The chemical side of this trick is remarkably precise. Ophrys orchids pollinated by male Andrena bees produce blends of waxy hydrocarbons, specifically alkanes and alkenes with particular molecular structures, that closely match the sex pheromones of female Andrena bees. The flowers also release lighter volatile compounds like certain alcohols and ketones that act as long-range attractants, drawing males in from a distance. Once a male gets close, the heavier waxy compounds on the flower’s surface trigger actual mating behavior. Different Ophrys species target different bee species by producing slightly different chemical blends, keeping each orchid species’ pollination system highly specific.
Molecular Mimicry Inside the Body
Mimicry also operates at the microscopic level. Some bacteria and viruses have surface proteins that closely resemble proteins in human tissue, a phenomenon called molecular mimicry. When your immune system mounts a response against the invading pathogen, the antibodies it produces can accidentally attack your own cells because they look too similar to the foreign invader.
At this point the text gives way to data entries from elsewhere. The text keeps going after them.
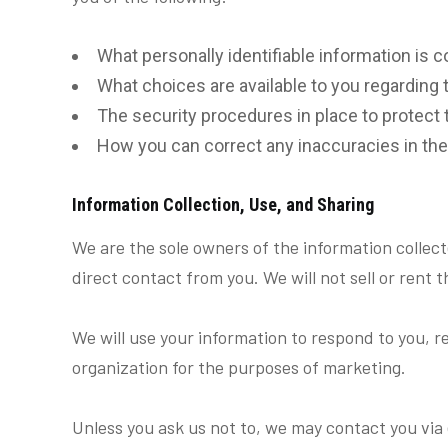
What personally identifiable information is 
What choices are available to you regarding 
The security procedures in place to protect 
How you can correct any inaccuracies in the
Information Collection, Use, and Sharing
We are the sole owners of the information collecte
direct contact from you. We will not sell or rent 
We will use your information to respond to you, r
organization for the purposes of marketing.
Unless you ask us not to, we may contact you via e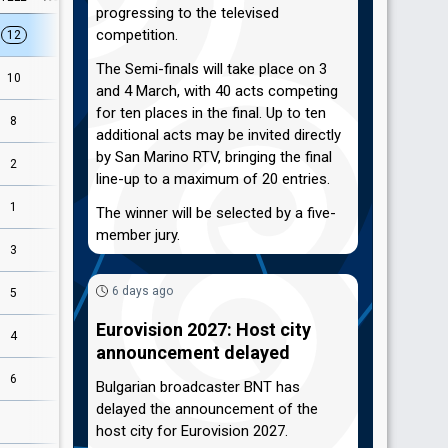
progressing to the televised
competition.
12
12
The Semi-finals will take place on 3
9
10
and 4 March, with 40 acts competing
for ten places in the final. Up to ten
3
8
additional acts may be invited directly
by San Marino RTV, bringing the final
4
2
line-up to a maximum of 20 entries.
2
1
The winner will be selected by a five-
member jury.
1
3
6 days ago
5
5
Eurovision 2027: Host city
11
4
announcement delayed
6
6
Bulgarian broadcaster BNT has
delayed the announcement of the
8
host city for Eurovision 2027.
This process is one recognized trigger for autoimmune diseases. Streptococcus pyogenes (the bacterium behind strep throat) carries surface proteins that resemble a protein found in heart muscle, which is why untreated strep infections can lead to rheumatic heart disease. Campylobacter jejuni, a common cause of food poisoning, has surface molecules that resemble components of nerve cell membranes, and infection can trigger Guillain-Barré syndrome, a condition where the immune system attacks peripheral nerves. Helicobacter pylori, the stomach ulcer bacterium, mimics proteins found in the cells lining the stomach, potentially directing immune attacks against the stomach’s own tissue.
In each case, the pathogen didn’t evolve this resemblance to cause autoimmune disease on purpose. The similarity is an evolutionary coincidence that happens to help the microbe evade immune detection during infection, and causes collateral damage after the immune system ramps up its response.